Systems for the transformation of other types of energy (e.g., hydro, steam, etc.) into electrical energy, and the transmission of this electrical energy to the point of consumption may be referred to generally as electric power systems. Alternating current (AC) is generally used in modern power systems, because it may be easily converted to higher or lower voltages by means of transformers thereby enabling each stage of the electric power system to be operated at an appropriate voltage.

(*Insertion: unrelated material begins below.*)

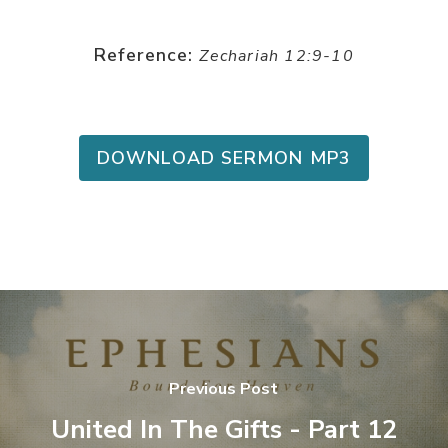
Reference:
Zechariah 12:9-10
DOWNLOAD SERMON MP3
Previous Post
United In The Gifts - Part 12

The frequency of electric power supply in the United States is 60 hertz (cycles per second). In other parts of the world, for example the United Kingdom, the power supply is 50 hertz. The frequency of a system is dependent entirely upon the speed at which the supply generator is rotated by its prime mover. Hence frequency control is basically a matter of speed control of the machines in the generating stations. Modern speed-control is very effective and hold frequency almost constant; deviations are seldom greater than 0.02 hertz.

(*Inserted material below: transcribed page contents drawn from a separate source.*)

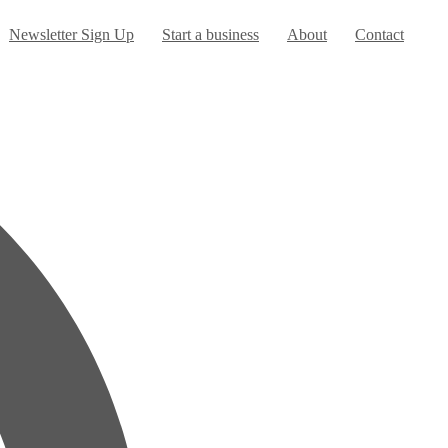
Newsletter Sign Up
Start a business
About
Contact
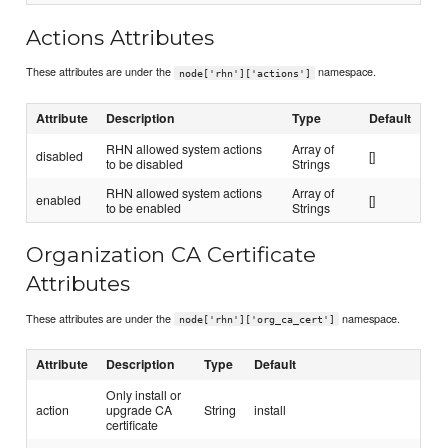
Actions Attributes
These attributes are under the
namespace.
node['rhn']['actions']
Attribute
Description
Type
Default
RHN allowed system actions
Array of
disabled
[]
to be disabled
Strings
RHN allowed system actions
Array of
enabled
[]
to be enabled
Strings
Organization CA Certificate
Attributes
These attributes are under the
namespace.
node['rhn']['org_ca_cert']
Attribute
Description
Type
Default
Only install or
action
upgrade CA
String
install
certificate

In an AC system the voltage continually varies with time, at one instant being positive and a short time later being negative, going through 60 complete cycles of change in each second. Ideally a plot of the time change should be a sine wave. In a poorly designed generating equipment, or a poorly designed load such as a variable speed heat pump, harmonics may be present and the wave shape may resemble a sine wave but have erratic looking fluctuations in the wave print.
Practically all major power equipment is supplied by three-phase circuits. Three-phase circuits are essentially three single-phase circuits each of which has its own sine wave voltage. If phase balance is perfect, each of the three voltages is of the same magnitude but displaced in time from the others by one-third cycle. Modern three phase generators are designed to have almost perfect phase balance.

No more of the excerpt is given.